# RECORDS FOR PROCESSING
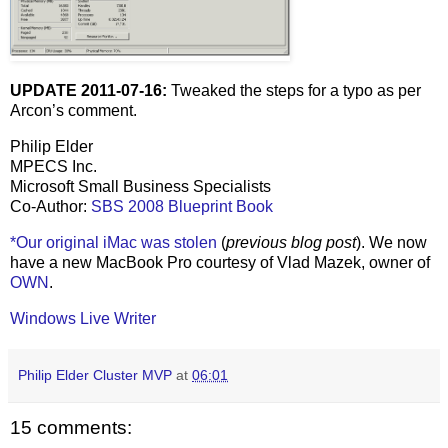
UPDATE 2011-07-16:
Tweaked the steps for a typo as per
Arcon’s comment.
Philip Elder
MPECS Inc.
Microsoft Small Business Specialists
Co-Author:
SBS 2008 Blueprint Book
*Our original iMac was stolen
(
previous blog post
). We now
have a new MacBook Pro courtesy of Vlad Mazek, owner of
OWN
.
Windows Live Writer
Philip Elder Cluster MVP
at
06:01
15 comments:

# WHAT YOU SHOULD DO
Only the lines from the one containing "have a new MacBook" through the end of the data above are wanted, both ends included; restate them word for word.

# EXPECTED ANSWER
have a new MacBook Pro courtesy of Vlad Mazek, owner of
OWN
.
Windows Live Writer
Philip Elder Cluster MVP
at
06:01
15 comments:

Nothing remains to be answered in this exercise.